# Masterbuilt Barrell Smoker



## thicon6 (Aug 22, 2011)

Hello, I have a Masterbuilt Barrel grill with an offset smoker.  As a grill it works just fine; however, this is my third time trying to smoke some food on it.  My problem is that I can't seem to get  the heat above 225 degrees.  I've made a few mods such as lined the bottom of the cooker with fire brick and placed foil on top of the bricks, and added a deflector and tuning plate in hopes this would give me better heat control.  Today, I even placed an oven thermometer in the firebox and after being in there for 5 mins I got a temp reading of 400 degrees

I've tried adjusting the dampers to increase heat and the most it'll do is either go up or down a few degrees but not past 225.  What am I doing wrong?

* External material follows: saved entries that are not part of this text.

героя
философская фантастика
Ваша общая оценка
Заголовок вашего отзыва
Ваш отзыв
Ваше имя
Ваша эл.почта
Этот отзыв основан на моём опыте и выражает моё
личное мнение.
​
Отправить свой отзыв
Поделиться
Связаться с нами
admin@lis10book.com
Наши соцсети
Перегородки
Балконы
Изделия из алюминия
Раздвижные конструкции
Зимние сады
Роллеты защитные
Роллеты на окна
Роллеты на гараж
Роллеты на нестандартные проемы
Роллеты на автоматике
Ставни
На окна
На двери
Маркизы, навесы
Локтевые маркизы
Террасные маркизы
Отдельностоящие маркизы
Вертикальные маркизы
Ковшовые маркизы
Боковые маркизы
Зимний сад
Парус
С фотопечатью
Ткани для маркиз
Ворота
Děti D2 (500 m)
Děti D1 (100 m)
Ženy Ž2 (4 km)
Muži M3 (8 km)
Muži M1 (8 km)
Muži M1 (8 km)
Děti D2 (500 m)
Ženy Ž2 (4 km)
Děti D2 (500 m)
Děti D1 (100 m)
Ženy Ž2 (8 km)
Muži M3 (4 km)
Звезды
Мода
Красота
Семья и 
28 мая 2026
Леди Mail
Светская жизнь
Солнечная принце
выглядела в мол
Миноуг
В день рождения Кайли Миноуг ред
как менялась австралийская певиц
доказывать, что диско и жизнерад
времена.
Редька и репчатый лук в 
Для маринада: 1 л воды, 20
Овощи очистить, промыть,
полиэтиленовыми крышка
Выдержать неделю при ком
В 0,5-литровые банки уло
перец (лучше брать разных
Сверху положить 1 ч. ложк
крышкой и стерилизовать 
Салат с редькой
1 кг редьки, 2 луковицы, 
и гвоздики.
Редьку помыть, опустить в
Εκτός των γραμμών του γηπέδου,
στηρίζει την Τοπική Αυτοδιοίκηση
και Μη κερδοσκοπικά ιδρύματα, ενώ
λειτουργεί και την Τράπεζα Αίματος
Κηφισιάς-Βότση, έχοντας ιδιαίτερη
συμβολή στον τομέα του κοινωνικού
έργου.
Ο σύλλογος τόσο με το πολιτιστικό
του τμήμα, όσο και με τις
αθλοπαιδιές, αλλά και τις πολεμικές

Thanks in advance for your help,

Kirby


----------



## venture (Aug 22, 2011)

I am confused.

You say you cannot get the heat above 225.  How are you measuring the heat when you get 225?

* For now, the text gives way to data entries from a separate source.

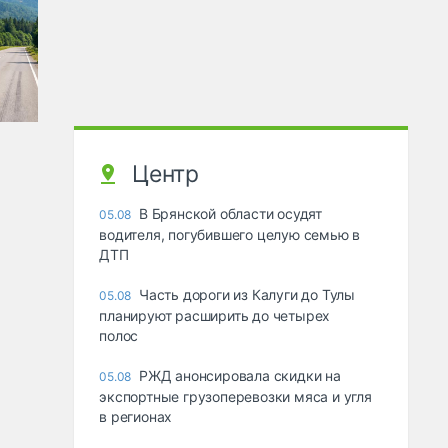
Центр
В Брянской области осудят
05.08
водителя, погубившего целую семью в
ДТП
Часть дороги из Калуги до Тулы
05.08
планируют расширить до четырех
полос
РЖД анонсировала скидки на
05.08
экспортные грузоперевозки мяса и угля
в регионах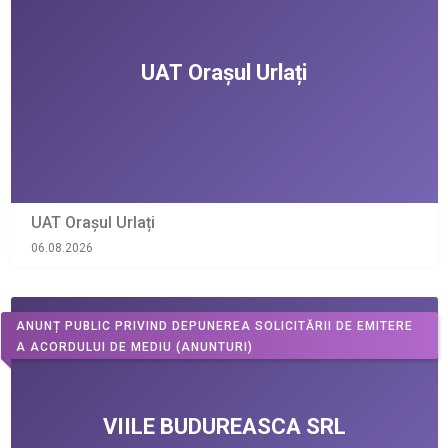
UAT Orașul Urlați
06.08.2026
ANUNȚ PUBLIC PRIVIND DEPUNEREA SOLICITĂRII DE EMITERE
A ACORDULUI DE MEDIU
(ANUNTURI)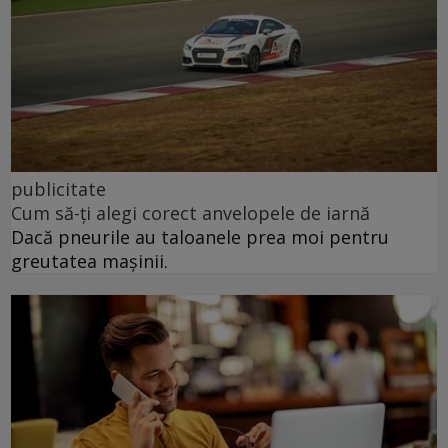
publicitate
Cum să-ți alegi corect anvelopele de iarnă
Dacă pneurile au taloanele prea moi pentru
greutatea mașinii.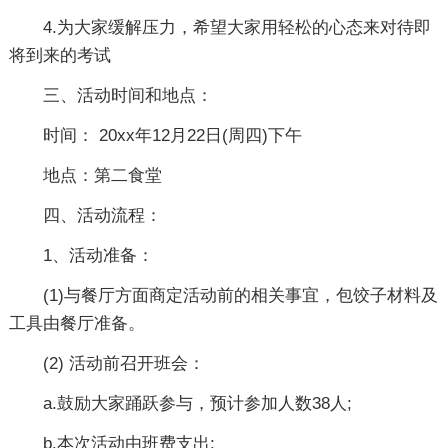
4.为大家缓解压力，希望大家用轻松的心态来对待即
将到来的考试
三、活动时间和地点：
时间： 20xx年12月22日(周四)下午
地点：第二食堂
四、活动流程：
1、活动准备：
(1)与餐厅方面商定活动前的相关事宜，包饺子材料及
工具由餐厅准备。
(2) 活动前召开班会：
a.鼓励大家踊跃参与，预计参加人数38人;
b.本次活动由班费支出;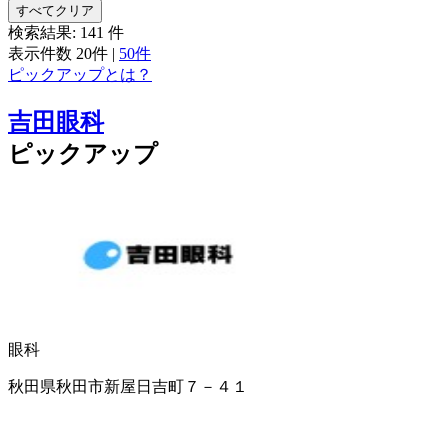
すべてクリア
検索結果:
141
件
表示件数
20件
|
50件
ピックアップとは？
吉田眼科
ピックアップ
眼科
秋田県秋田市新屋日吉町７－４１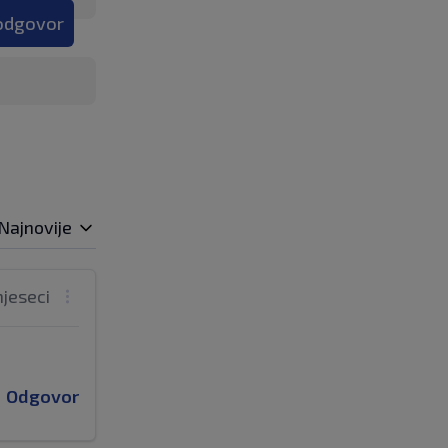
 odgovor
Najnovije
mjeseci
Odgovor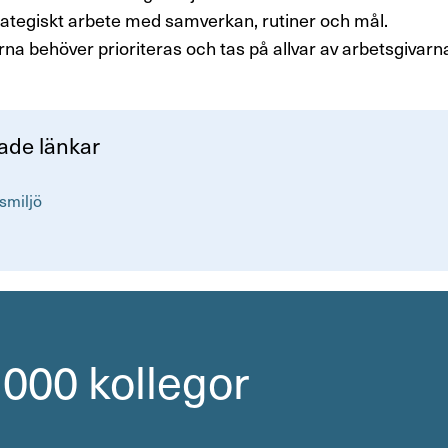
rategiskt arbete med samverkan, rutiner och mål.
na behöver prioriteras och tas på allvar av arbetsgivarn
rade länkar
I
smiljö
n
t
e
r
n
l
 000 kollegor
ä
n
k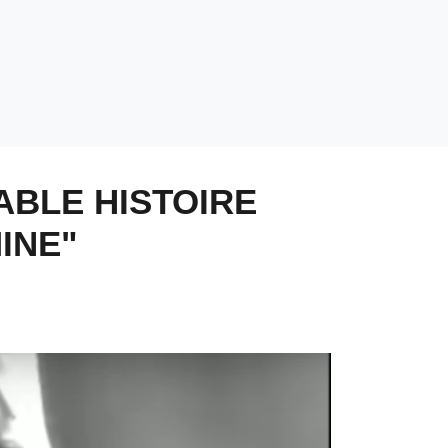
ABLE HISTOIRE
INE"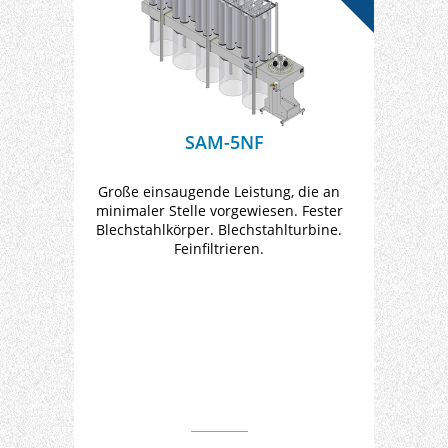
SAM-5NF
Große einsaugende Leistung, die an
minimaler Stelle vorgewiesen. Fester
Blechstahlkörper. Blechstahlturbine.
Feinfiltrieren.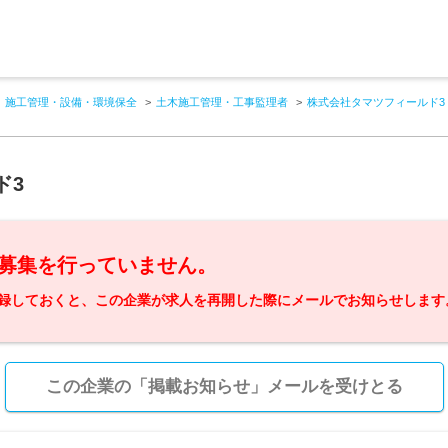
施工管理・設備・環境保全
土木施工管理・工事監理者
株式会社タマツフィールド3
ド3
募集を行っていません。
録しておくと、この企業が求人を再開した際にメールでお知らせします
この企業の「掲載お知らせ」メールを受けとる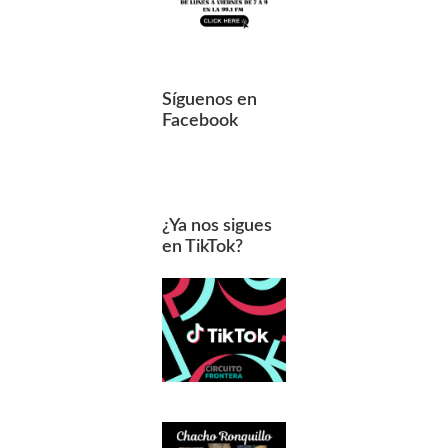
Síguenos en
Facebook
¿Ya nos sigues
en TikTok?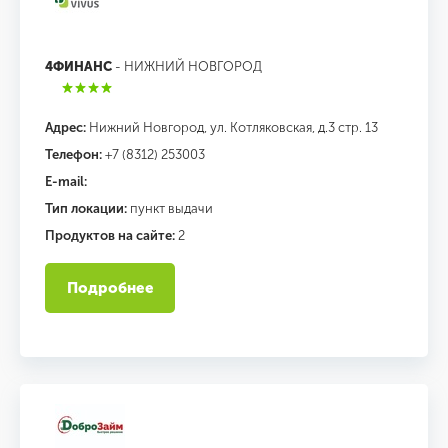
4ФИНАНС
- НИЖНИЙ НОВГОРОД
Адрес:
Нижний Новгород, ул. Котляковская, д.3 стр. 13
Телефон:
+7 (8312) 253003
E-mail:
Тип локации:
пункт выдачи
Продуктов на сайте:
2
Подробнее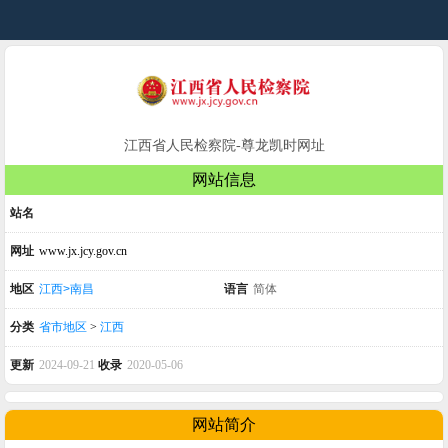
江西省人民检察院-尊龙凯时网址
网站信息
站名
网址
www.jx.jcy.gov.cn
地区
江西>南昌
语言
简体
分类
省市地区
>
江西
更新
2024-09-21
收录
2020-05-06
网站简介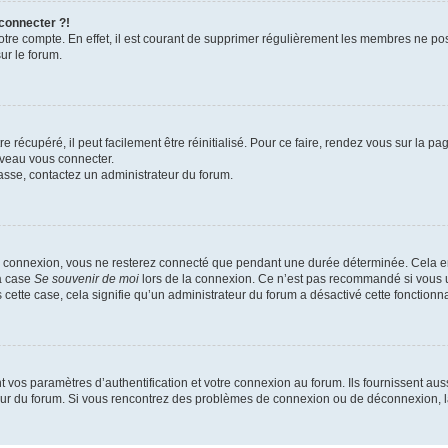
 connecter ?!
votre compte. En effet, il est courant de supprimer régulièrement les membres ne pos
ur le forum.
 récupéré, il peut facilement être réinitialisé. Pour ce faire, rendez vous sur la p
uveau vous connecter.
passe, contactez un administrateur du forum.
e connexion, vous ne resterez connecté que pendant une durée déterminée. Cela em
la case
Se souvenir de moi
lors de la connexion. Ce n’est pas recommandé si vous u
s cette case, cela signifie qu’un administrateur du forum a désactivé cette fonctionna
os paramètres d’authentification et votre connexion au forum. Ils fournissent aussi
teur du forum. Si vous rencontrez des problèmes de connexion ou de déconnexion, l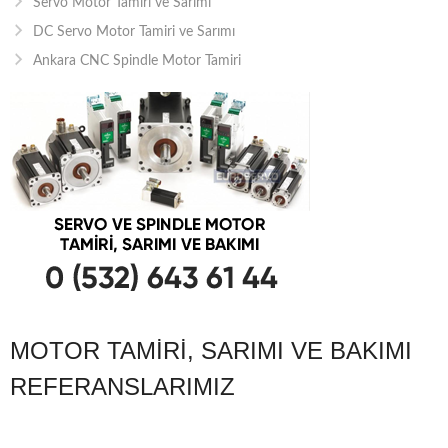
Servo Motor Tamiri ve Sarımı
DC Servo Motor Tamiri ve Sarımı
Ankara CNC Spindle Motor Tamiri
MOTOR TAMIRI, SARIMI VE BAKIMI
REFERANSLARIMIZ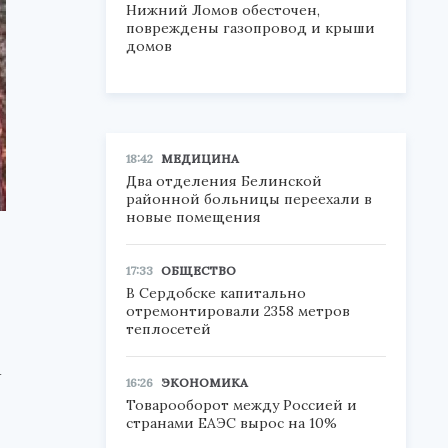
Нижний Ломов обесточен,
повреждены газопровод и крыши
домов
18:42
МЕДИЦИНА
Два отделения Белинской
районной больницы переехали в
новые помещения
17:33
ОБЩЕСТВО
В Сердобске капитально
отремонтировали 2358 метров
теплосетей
а
16:26
ЭКОНОМИКА
о
Товарооборот между Россией и
странами ЕАЭС вырос на 10%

Then you say with the oven therm, you are getting 400? This is where the confusion comes in.

If you are using the stock therm in a lid to get the 225, be aware that stock therms in lids are notoriously inaccurate in many if not most cases.

My guess is your oven therm is the more accurate of the two.  I would recommend a good wired digital probe therm placed at meat level directly above the grate.

Here is in example of how I did mine before getting the Maverick 732:








Simply two pieces of 1X2 attached with a screw to swivel after drilling 3 holes at different levels for different heights off the grate.  Probe through the hole, wire wrapped with foil for some extra protection from the pinching of the lid.

To give you a reference, my stock therm in the lid reads about 65 degrees lower than the true temp at the meat level in the smoker.

Good luck and good smoking.


----------



## venture (Aug 22, 2011)

I just re read your post?  You cannot have that therm in a fire box or it would melt.  You must mean in the smoking chamber?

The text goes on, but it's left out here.